A train slows down as it rounds a sharp horizontal turn, going from 99.0 km/h to 41.0 km/h in the 13.5 s it takes to round the bend. The radius of the curve is 175 m. Compute the acceleration at the moment the train speed reaches 41.0 km/h. Assume the train continues to slow down at this time at the same rate.

change speeds to m/s

then compute the tangential acceleration, changevelocyt/time

now compute the centripetal acceleration
v^2/r

Because these are at right angles, then
accelearation= sqrt(tangential^2+centripetal^2)

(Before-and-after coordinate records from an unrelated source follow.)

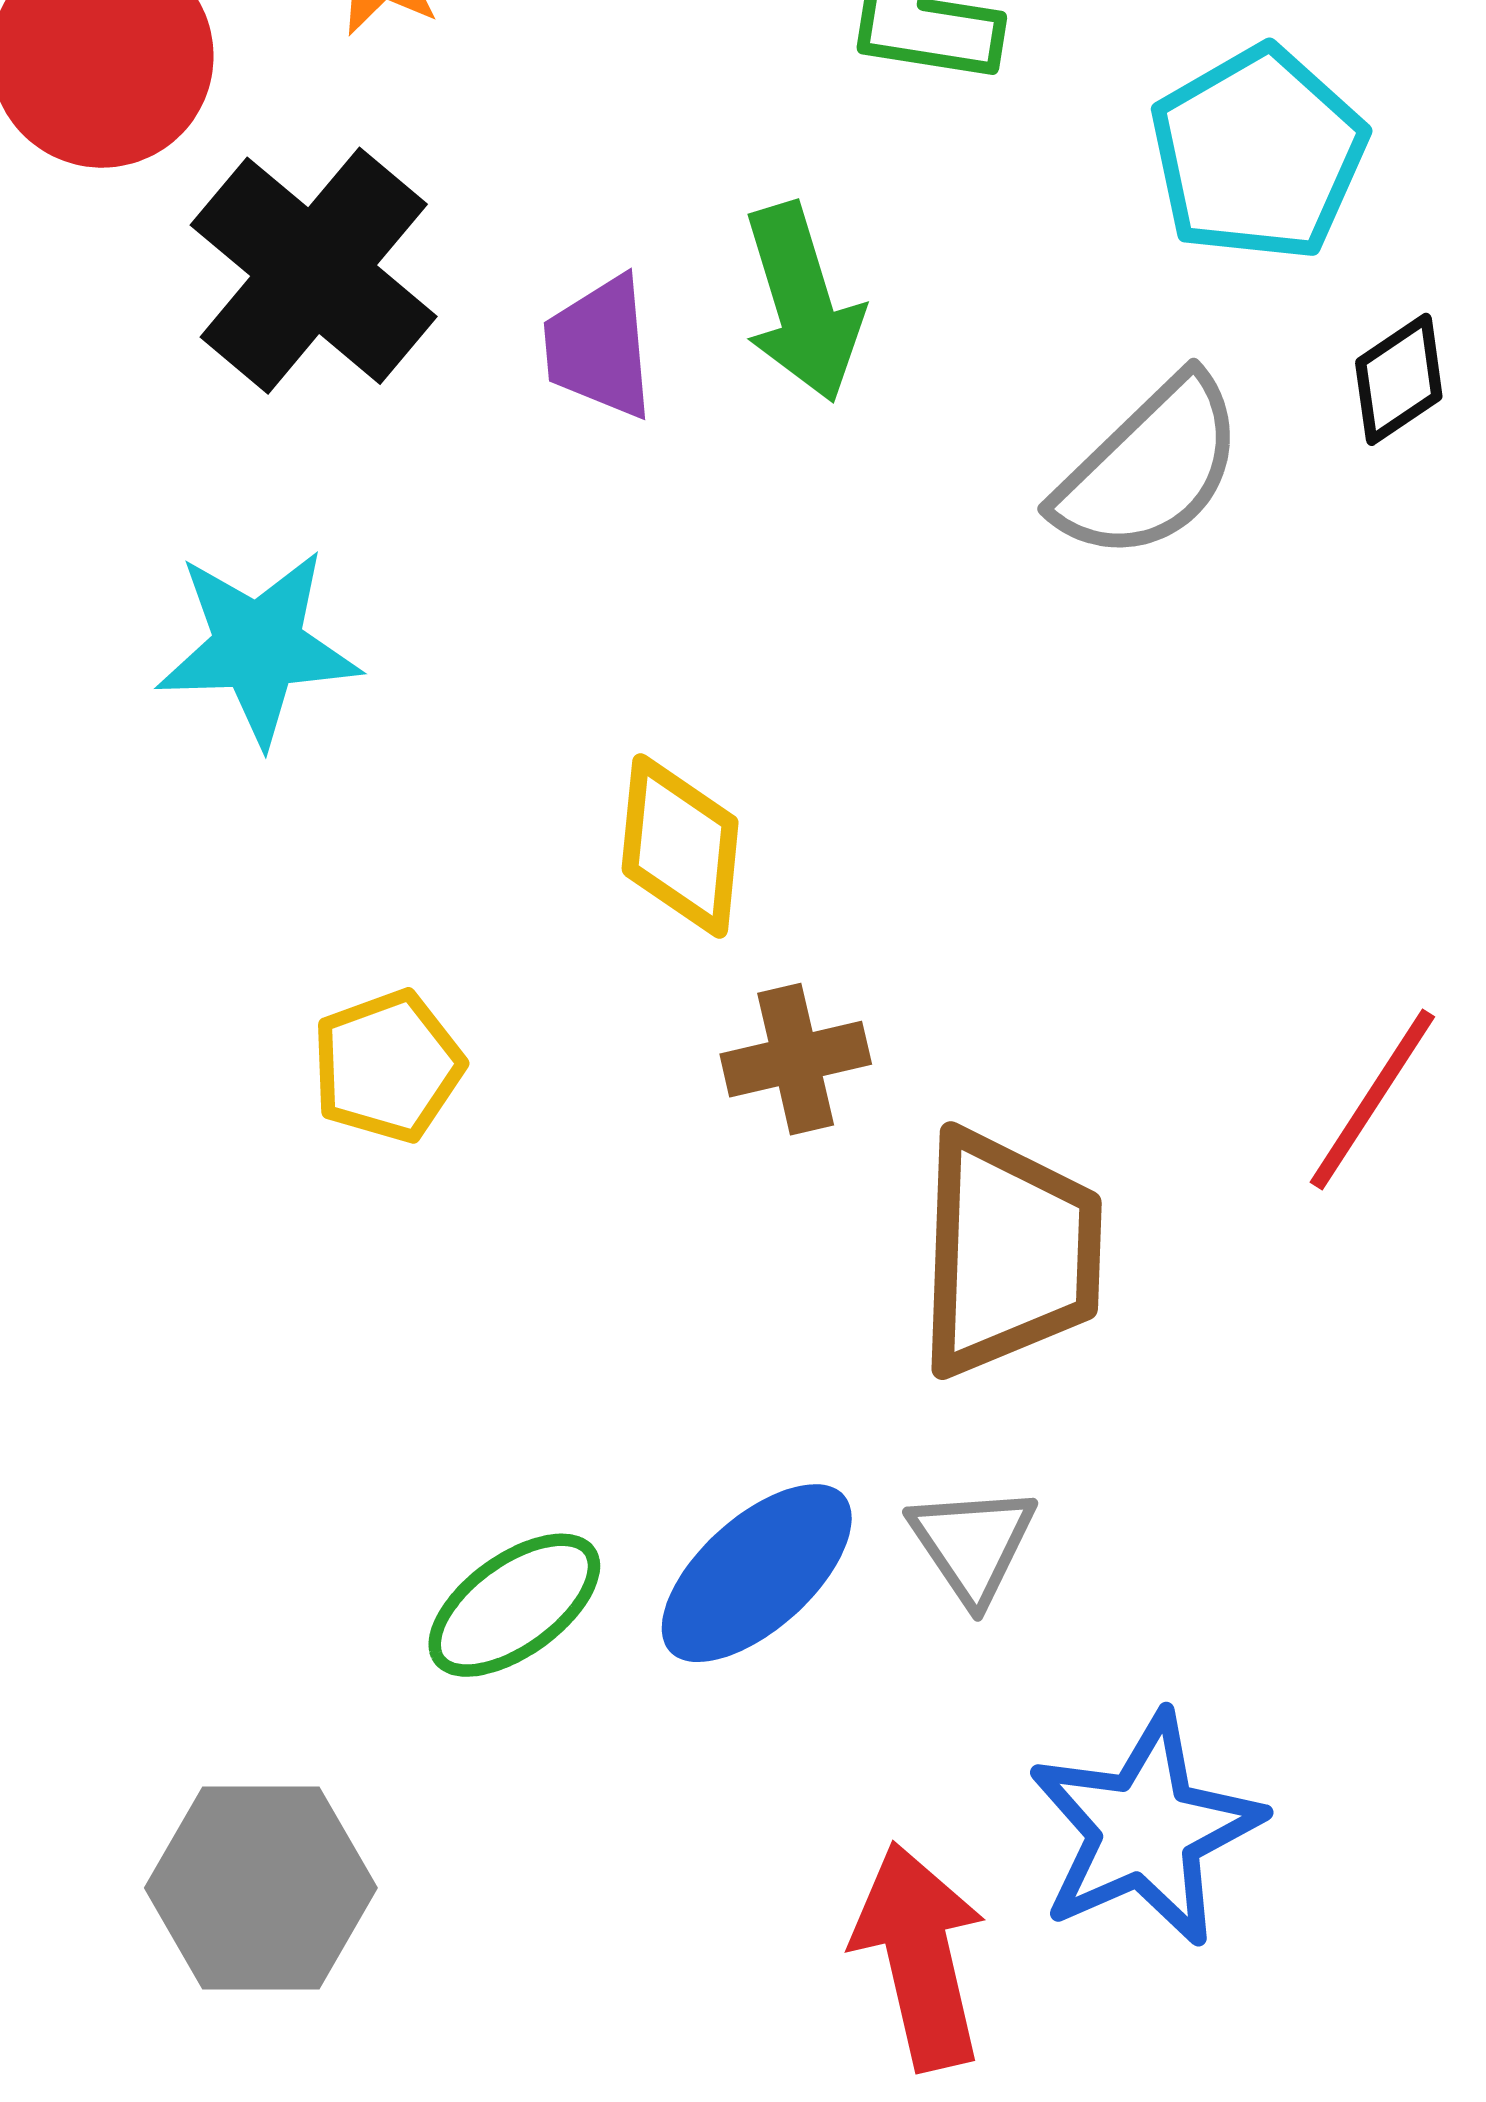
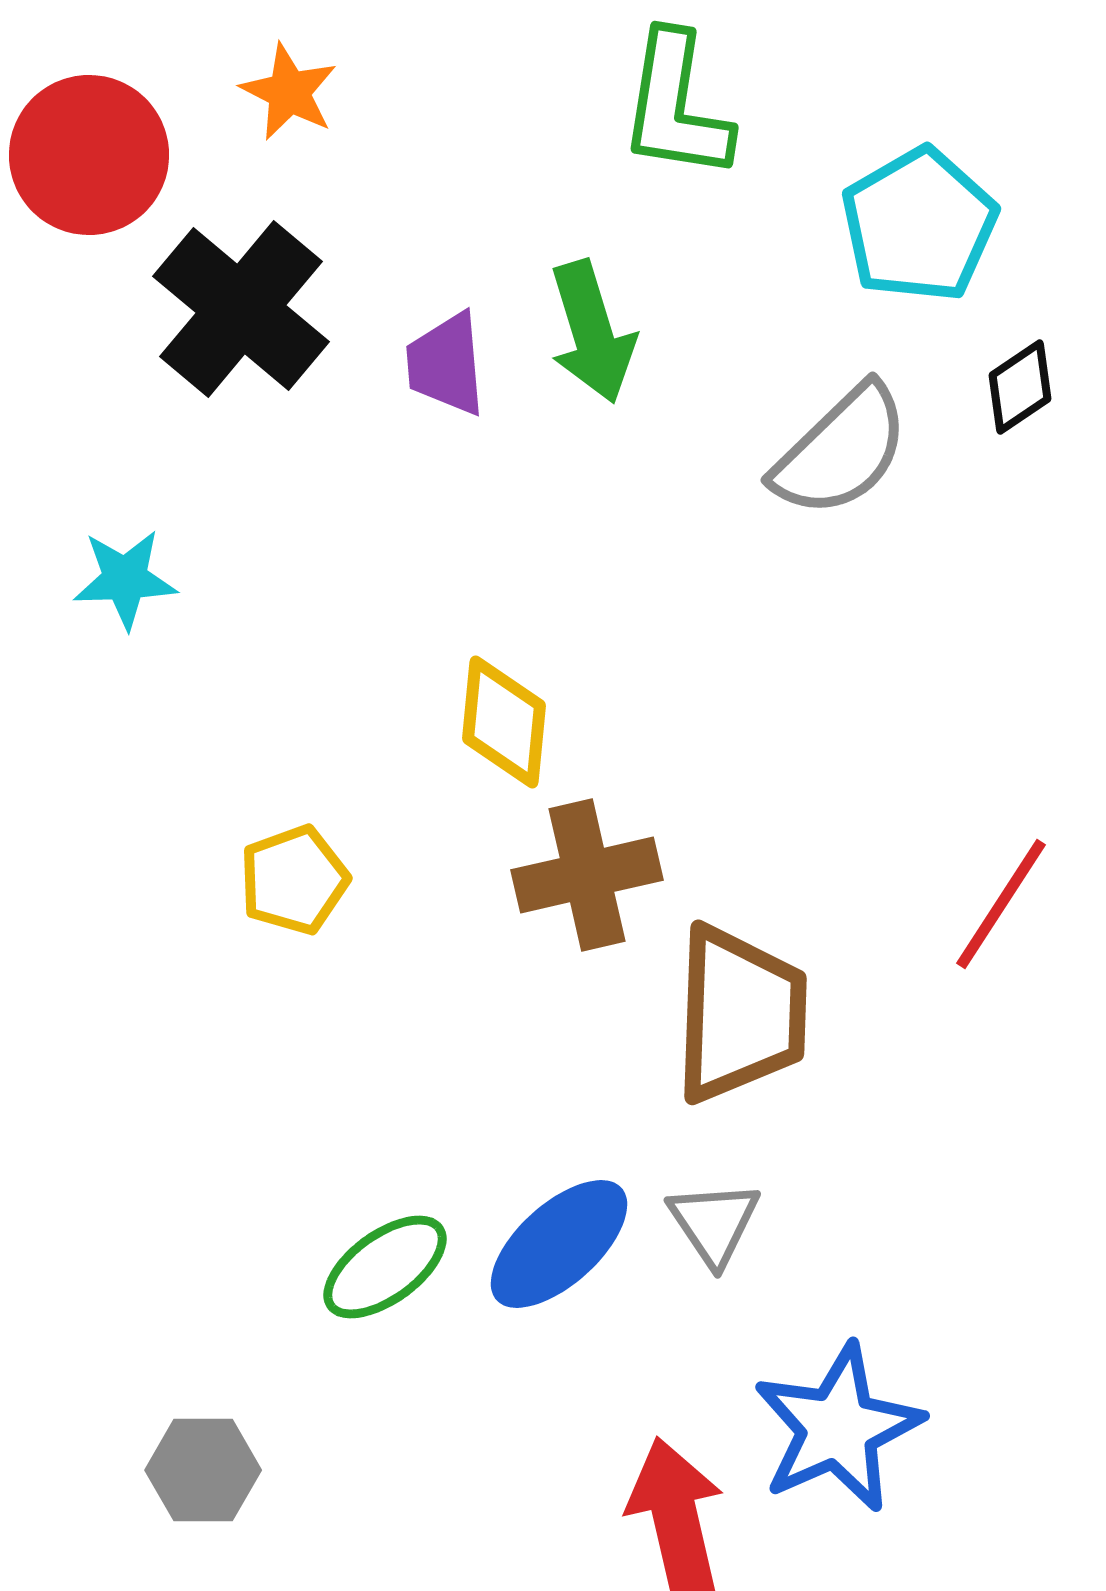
cyan star: (258, 647) -> (125, 579), moved, size x0.7
brown cross: (796, 1059) -> (587, 875), size x1.4
gray hexagon: (261, 1888) -> (203, 1470), size x0.7

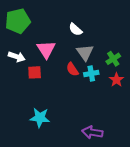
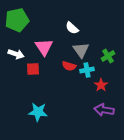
red semicircle: (72, 69) -> (69, 66), turned -40
red star: (116, 80) -> (101, 85), moved
purple arrow: (92, 132) -> (104, 110), moved

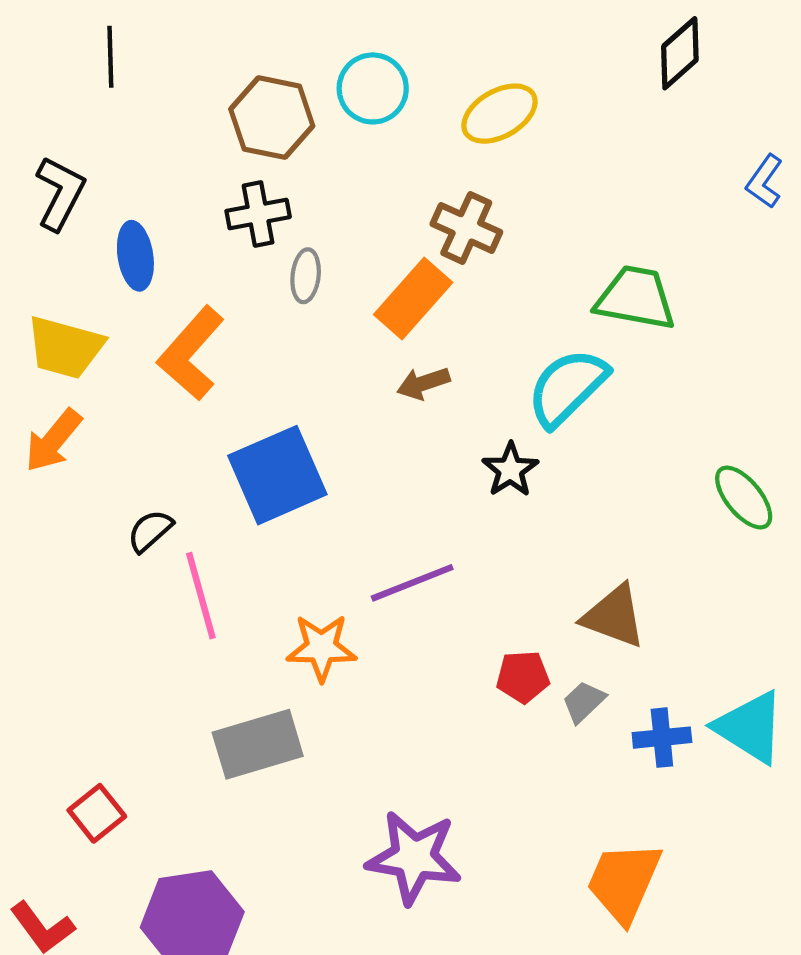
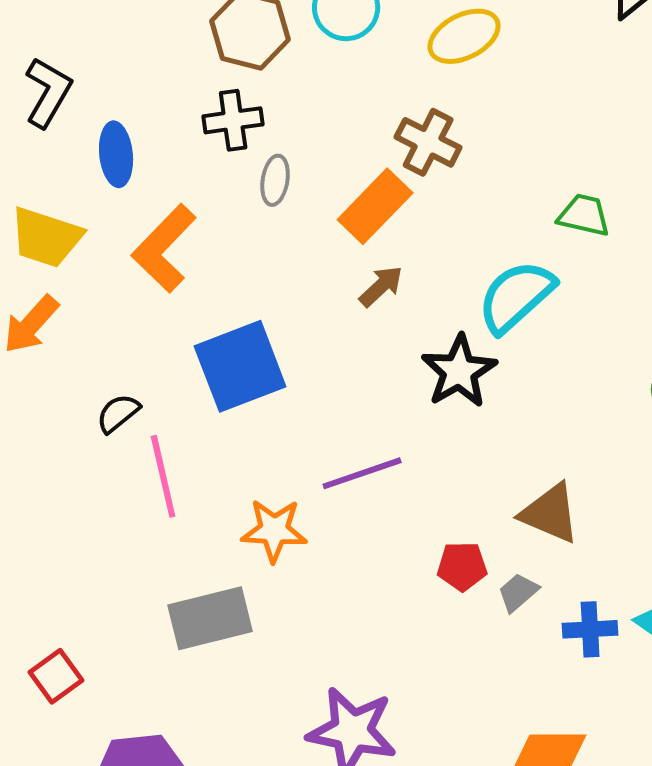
green trapezoid: (636, 298) -> (584, 215), size x0.7
brown arrow: (423, 383) -> (381, 286), turned 153
black star: (510, 470) -> (459, 371), size x1.4

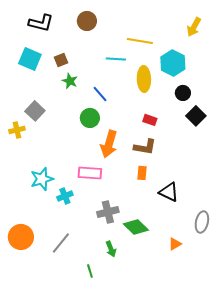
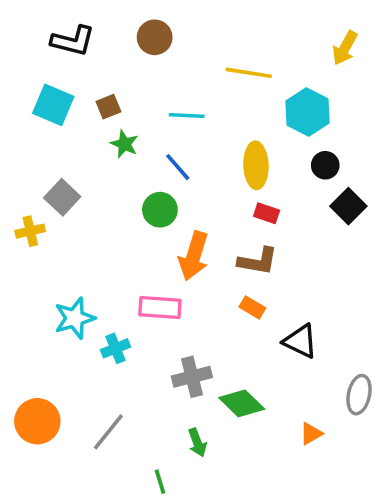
cyan line: (116, 59) -> (187, 116), moved
yellow ellipse: (144, 79) -> (256, 165), moved
orange rectangle: (142, 173) -> (252, 307), turned -64

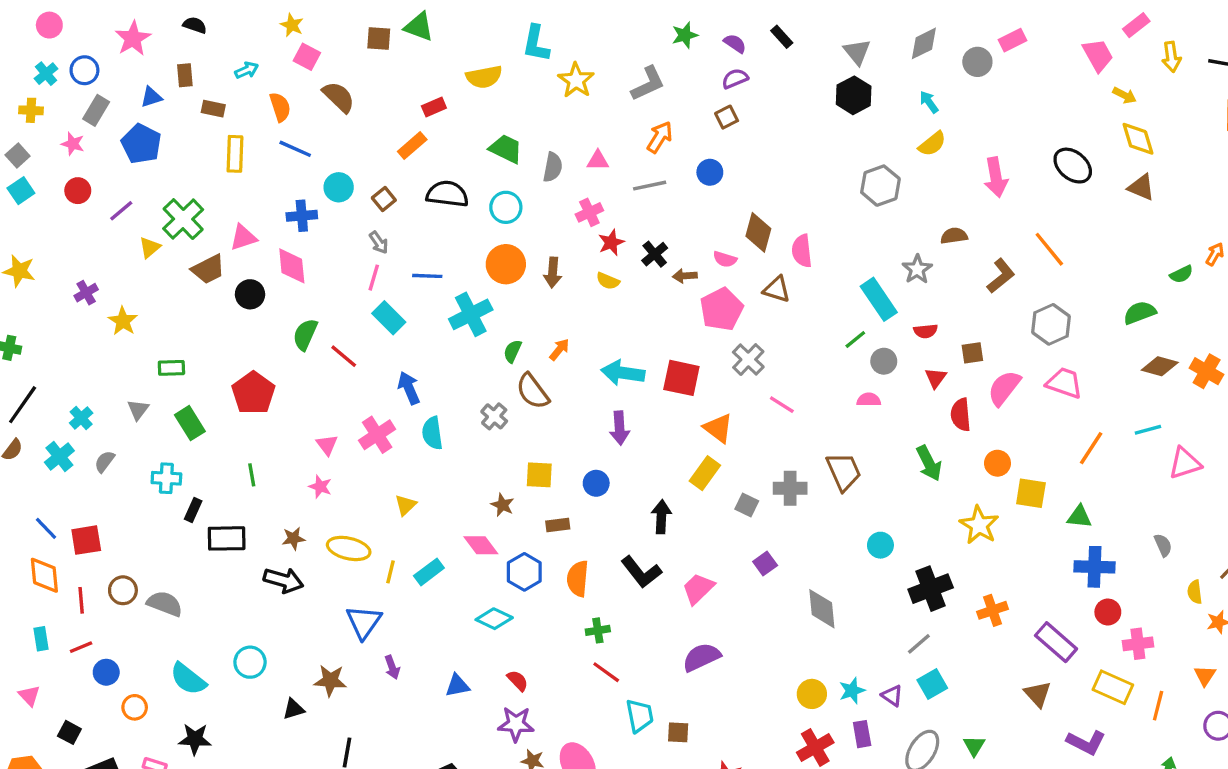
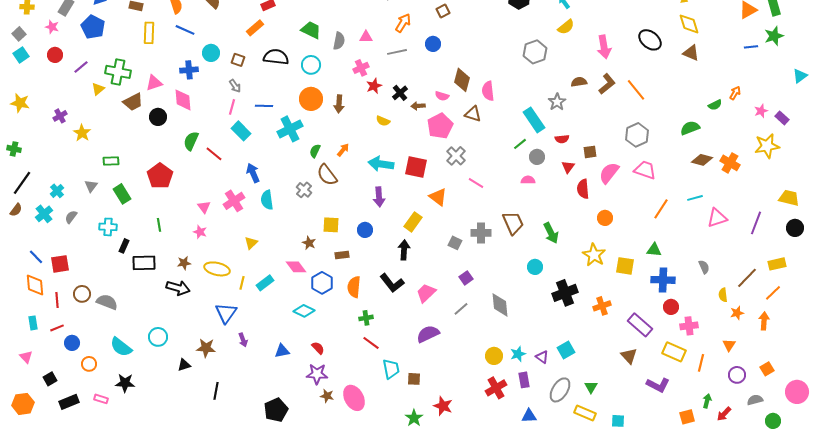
brown square: (384, 199) -> (238, 60), turned -32
green cross: (183, 219) -> (118, 72), turned -35
brown L-shape: (1001, 276) -> (607, 84), moved
yellow semicircle: (608, 281) -> (383, 121), moved
green arrow: (929, 463) -> (551, 233), moved
yellow rectangle: (705, 473) -> (413, 222), moved
yellow square: (1031, 493) -> (625, 266), moved
gray line: (919, 644) -> (461, 309), moved
black square: (69, 732) -> (50, 379), turned 32

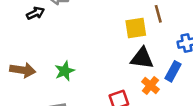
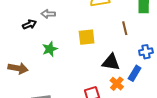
yellow square: (136, 28) -> (87, 37), moved
green star: (65, 71) -> (50, 49), moved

To compute the acceleration at the moment the train speed reaches 41.0 km/h, we can use the kinematic equation:

v^2 = u^2 + 2as

Where:
- v is the final velocity (41.0 km/h),
- u is the initial velocity (99.0 km/h),
- a is the acceleration,
- s is the distance.

First, let's convert the velocities from kilometers per hour to meters per second:

v = 41.0 km/h * (1000 m / 1 km) * (1 h / 3600 s)
u = 99.0 km/h * (1000 m / 1 km) * (1 h / 3600 s)

v = 11.4 m/s
u = 27.5 m/s

Next, let's calculate the distance traveled by the train during the slowing down period:

d = radius * angle

To find the angle, we can use the equation:

v = u * (π / 180) * angle / t

Rearranging the equation:

angle = (v * t / u) * (180 / π)

angle = (11.4 m/s * 13.5 s / 27.5 m/s) * (180 / π)

angle ≈ 94.88 degrees

Now, let's calculate the distance:

d = 175 m * (94.88 degrees / 360 degrees)

d ≈ 45.95 m

Now, we can substitute the values into the kinematic equation:

v^2 = u^2 + 2as

(11.4 m/s)^2 = (27.5 m/s)^2 + 2 * a * 45.95 m

130.16 m^2/s^2 = 756.25 m^2/s^2 + 91.9 m * a

Rearranging the equation and solving for the acceleration:

a = (130.16 m^2/s^2 - 756.25 m^2/s^2) / (2 * 45.95 m)

a ≈ -8.07 m/s^2

Therefore, the acceleration at the moment the train speed reaches 41.0 km/h is approximately -8.07 m/s^2.